Required action –
Return the whole listing unchanged. Drop the images.

"""

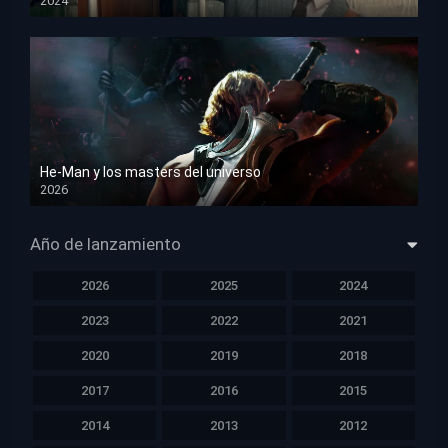
2024
HD 1080p
He-Man y los masters del universo
2026
HD 1080p
Año de lanzamiento
2026
2025
2024
2023
2022
2021
2020
2019
2018
2017
2016
2015
2014
2013
2012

"""

Output for this task –
2024
HD 1080p
He-Man y los masters del universo
2026
HD 1080p
Año de lanzamiento
2026
2025
2024
2023
2022
2021
2020
2019
2018
2017
2016
2015
2014
2013
2012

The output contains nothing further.